6.7. Current investment intentions

  • Education infrastructure investment has risen in recent years, but the ongoing outlook is less clear.
  • The following chart shows that projected spending to deliver initiatives in planning and delivery in the Pipeline (turquoise bars) and programme-level intentions in central government’s reporting to the Treasury’s Investment Management System (orange bars) are in line with the Commission’s Forward Guidance outlook (black lines) in the late 2020s but decline after that point.
  • The Ministry of Education undertakes longer-term network planning. However, education seems to have short-term funding horizons, especially for specific projects. This reflects the fact that projects are often small in scale, requiring shorter lead times to implement. Over the next decade, specific initiatives in the Pipeline are only equal to 3% of the Commission’s Forward Guidance on future investment demand.

Figure 51: Education investment intentions

This chart compares two different measures of future investment intentions with the Commission’s Forward Guidance on investment demand. The turquoise bars show project-level investment intentions from the National Infrastructure Pipeline, distinguishing based on funding status. The orange bars show a measure of investment intentions from central government’s reporting of infrastructure-specific initiatives provided to the Treasury’s Investment Management System, again distinguishing by funding status. The black lines show the Commission’s Forward Guidance on investment demand. This reflects all asset classes, whereas the investment intentions are restricted to infrastructure assets.
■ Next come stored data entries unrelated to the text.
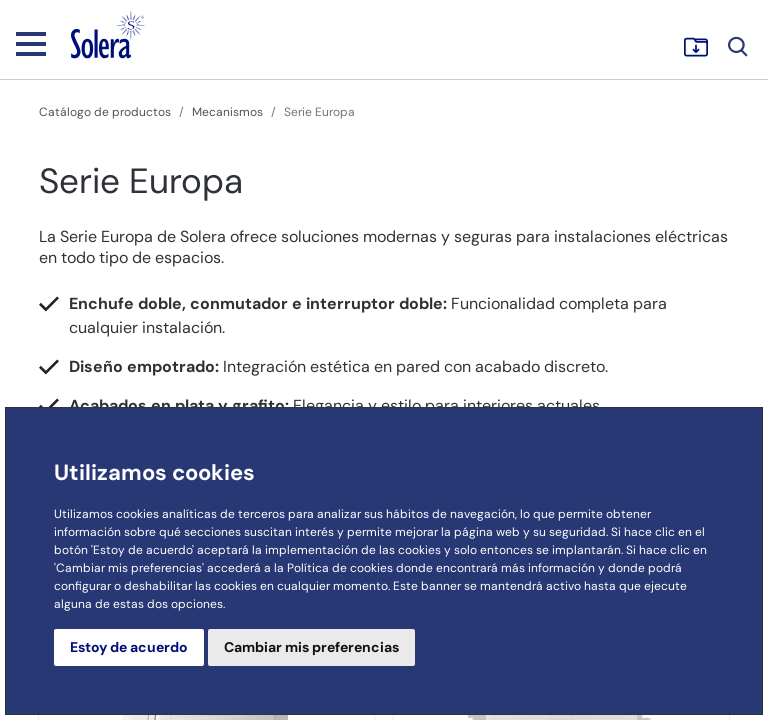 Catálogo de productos (105, 112)
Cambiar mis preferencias (311, 647)
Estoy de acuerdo (129, 647)
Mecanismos (227, 112)
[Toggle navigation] (31, 43)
6.8. Key issues and opportunities

  • Asset management and investment planning: A key challenge for the sector is to manage uneven and changing geographic demand for education infrastructure alongside maintaining and renewing existing assets. Making the most efficient use of existing assets will enable funds to be freed up to address concentrated areas of demand, which may also include the recycling or repurposing of existing assets no longer aligned with demand.
  • Uneven demographic change: While the overall number of students is expected to decline over time, there will still be areas with very high demand. The Commission and MoE’s modelling shows that areas around Auckland and parts of Canterbury are expected to have growing school demand. Moreover, areas with high Māori populations are likely to see higher demand for new school infrastructure. While the number of non-Māori student-aged children is expected to decline over the next 20 years, numbers of Māori students are expected to grow by almost 40%. This could provide opportunities to ensure future infrastructure investments in schools and kura with Māori immersion programmes are well-aligned to changing demands.